Se dio cuenta, tristemente, de que, contra toda lógica, él la hacía responsable de todo lo que había pasado entre ella y Orján. Quería que fuese una hembra mansa y complaciente… y sin embargo, ¡había esperado que desafiase a su padre! ¿Acaso no comprendía que no había tenido alternativa?

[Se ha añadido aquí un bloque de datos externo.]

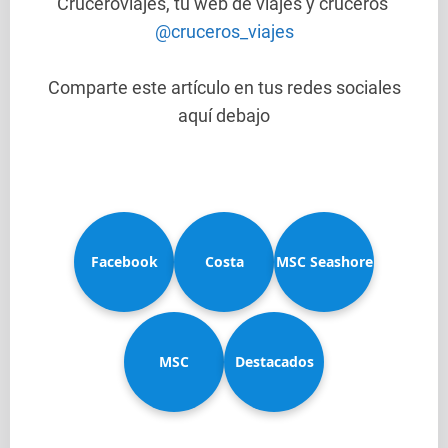
Cruceroviajes, tu web de viajes y cruceros
@cruceros_viajes
Comparte este artículo en tus redes sociales
aquí debajo
Facebook
Costa
MSC Seashore
MSC
Diadema
Destacados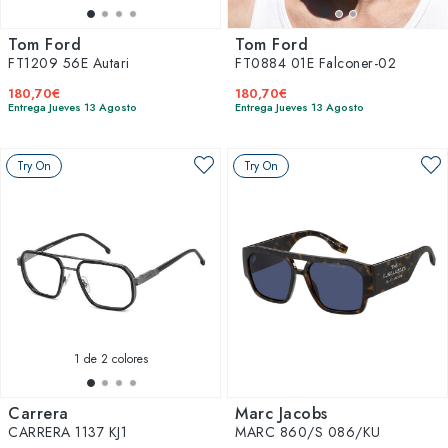
Tom Ford
Tom Ford
FT1209 56E Autari
FT0884 01E Falconer-02
180,70€
180,70€
Entrega Jueves 13 Agosto
Entrega Jueves 13 Agosto
Try On
Try On
1
de 2 colores
Carrera
Marc Jacobs
CARRERA 1137 KJ1
MARC 860/S 086/KU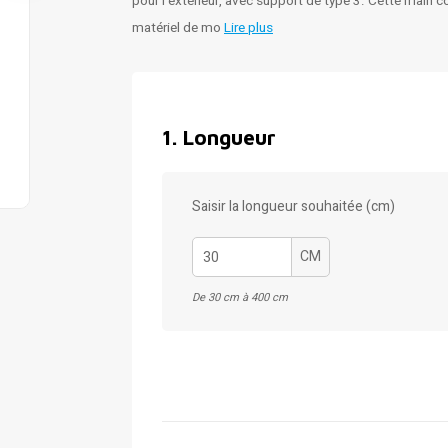
pour l'extérieur, avec support de type 3. Cette main c
matériel de mo
Lire plus
1
.
Longueur
Saisir la longueur souhaitée (cm)
CM
De 30 cm à 400 cm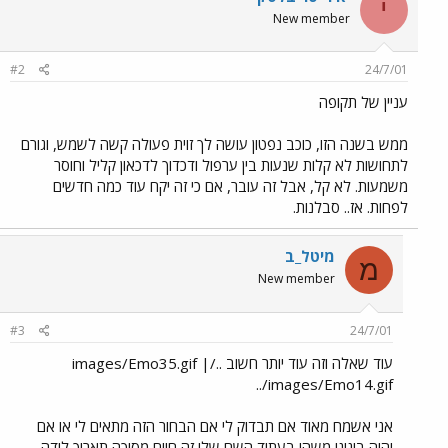
י
New member
#2
24/7/01
עניין של תקופה
ממש בשנה הזו, כוכב נפטון עושה לך זוית פעולה קשה לשמש, וגורם
לתחושות לא קלות שנעות בין ערפול ודכדוך לדכאון קליל וחוסר
משמעות. לא קל, אבל זה עובר, אם כי זה יקח עוד כמה חדשים
לפחות. אז.. סבלנות.
מיטל_ב
מ
New member
#3
24/7/01
עוד שאלה וזה עוד יותר חשוב ../images/Emo35.gif |
../images/Emo14.gif
אני אשמח מאוד אם תבדוק לי אם הבחור הזה מתאים לי או אם
יהיה בינינו משהו בעתיד השם שלו זה חיים מסיכה תאריך לידה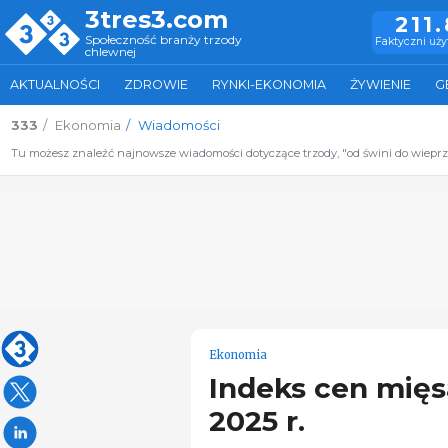
3tres3.com
211
Społeczność branży trzody
Faktyczni uż
chlewnej
AKTUALNOŚCI
ZDROWIE
RYNKI-EKONOMIA
ŻYWIENIE
G
333
Ekonomia
Wiadomości
Tu możesz znaleźć najnowsze wiadomości dotyczące trzody, "od świni do wiepr
Ekonomia
Indeks cen mięs
2025 r.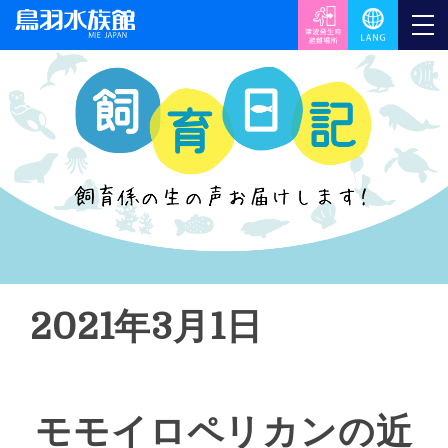
2021年3月1日
モモイロペリカンの近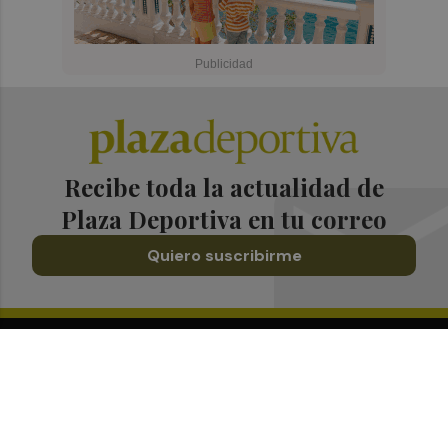
Recibe toda la actualidad de
Plaza Deportiva en tu correo
Quiero suscribirme
Suscríbete al Boletín
Todos los días a primera hora en tu email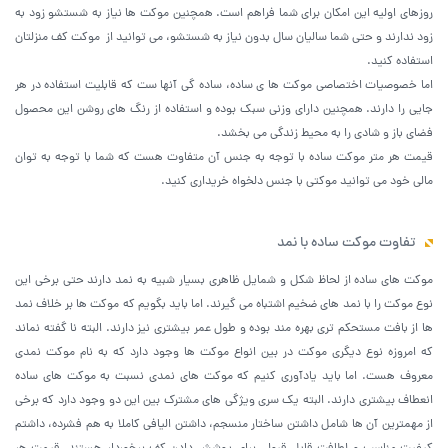
روزهای اولیه این امکان برای شما فراهم است. همچنین موکت ها نیاز به شستشو زود به
زود ندارند و حتی شما سالیان سال بدون نیاز به شستشو، می توانید از موکت کف منزلتان
استفاده کنید.
اما خصوصیات اختصاصی موکت ها ی ساده، ساده گی آنها ست که قابلیت استفاده در هر
جایی را دارند. همچنین دارای وزنی سبک بوده و استفاده از رنگ های روشن این محصول
فضای باز و شادی را به محیط زندگی می بخشد.
قیمت هر متر موکت ساده با توجه به جنس آن متفاوت هست که شما با توجه به توان
مالی خود می توانید موکتی با جنس دلخواه خریداری کنید.
تفاوت موکت ساده با نمد
موکت های ساده از لحاظ شکل و شمایل ظاهری بسیار شبیه به نمد دارند حتی برخی این
نوع موکت را با نمد های ضخیم اشتباه می گیرند. اما باید بگویم که موکت ها بر خلاف نمد
ها از بافت مستحکم تری بهره مند بوده و طول عمر بیشتری نیز دارند. البته نا گفته نماند
که امروزه نوع دیگری موکت در بین انواع موکت ها وجود دارد که به نام موکت نمدی
معروف هست. اما باید یادآوری کنیم که موکت های نمدی نسبت به موکت های ساده
انعطاف بیشتری دارند. البته یک سری ویژگی های مشترک بین این دو وجود دارد که برخی
از مهمترین آن ها شامل داشتن ساختار منسجم، داشتن الیافی کاملا به هم فشرده، داشتم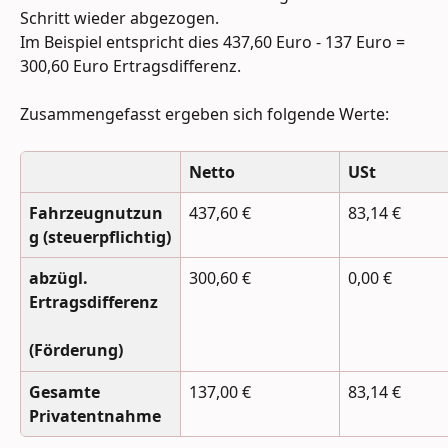
Schritt wieder abgezogen. 
Im Beispiel entspricht dies 437,60 Euro - 137 Euro = 
300,60 Euro Ertragsdifferenz.
Zusammengefasst ergeben sich folgende Werte:
Netto
USt
Fahrzeugnutzun
437,60 €
83,14 €
g (steuerpflichtig)
abzügl. 
300,60 €
0,00 €
Ertragsdifferenz
(Förderung)
Gesamte 
137,00 €
83,14 €
Privatentnahme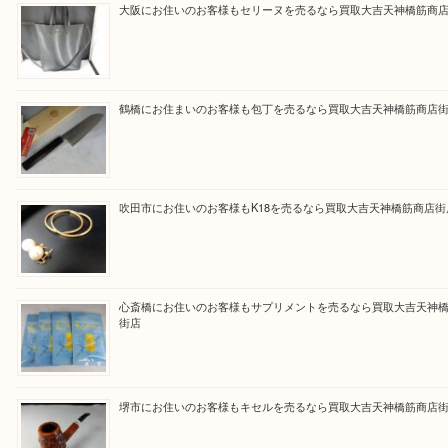
買取専門大吉の天神橋筋商店街店に来てよかったと
ただけるよう一点一点を丁寧に査定いたします。
Facebook
Twitter
Line
買取ブログ検索
最近の投稿
大阪にお住いのお客様もセリーヌを売るなら買取大吉天神橋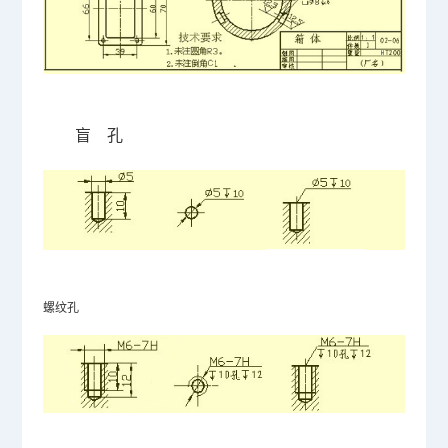
盲
孔
螺纹孔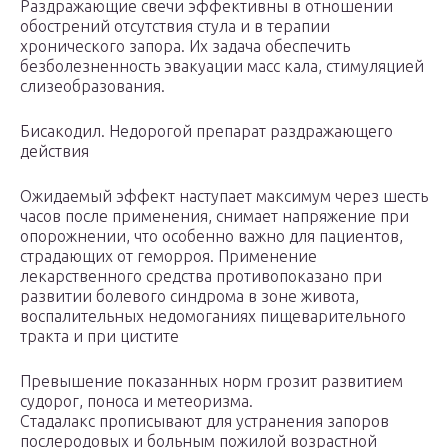
Раздражающие свечи эффективны в отношении
обострений отсутствия стула и в терапии
хронического запора. Их задача обеспечить
безболезненность эвакуации масс кала, стимуляцией
слизеобразования.
Бисакодил. Недорогой препарат раздражающего
действия
Ожидаемый эффект наступает максимум через шесть
часов после применения, снимает напряжение при
опорожнении, что особенно важно для пациентов,
страдающих от геморроя. Применение
лекарственного средства противопоказано при
развитии болевого синдрома в зоне живота,
воспалительных недомоганиях пищеварительного
тракта и при цистите
Превышение показанных норм грозит развитием
судорог, поноса и метеоризма.
Стадалакс прописывают для устранения запоров
послеродовых и больным пожилой возрастной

No estaba dispuesta a que la destrozasen. Pretendía casarse de nuevo y hacerlo con un hombre que la amase y le diese más hijos. Teadora no pasaría el resto de su vida luchando contra los fantasmas de Murat. Fijó en él los ojos amatista y dijo pausadamente, con la mayor dignidad:
– Una vez me llamaste ramera bizantina, pero no lo soy, como sabes muy bien. Quisiste tratarme como a tal, pero no te dejé, sultán Murat. Me insultas diciéndome que debo ingresar en tu harén. No ingresaré en él, ni siquiera como esposa tuya. Diriges tu cólera contra mí por algo que, como débil mujer que soy, no pude evitar. -Y añadió, maliciosamente-: Serás más feliz si me alejas de tu pensamiento y llenas tu harén de vírgenes intactas.
– ¿Crees que jamás podré olvidarte, bruja de ojos violetas? -silbó él, adelantándose y agarrándola con fuerza.
Le clavó los dedos en la suave carne de los brazos. Ella se estremeció, casi llorando, pero negándose a darle esta satisfacción.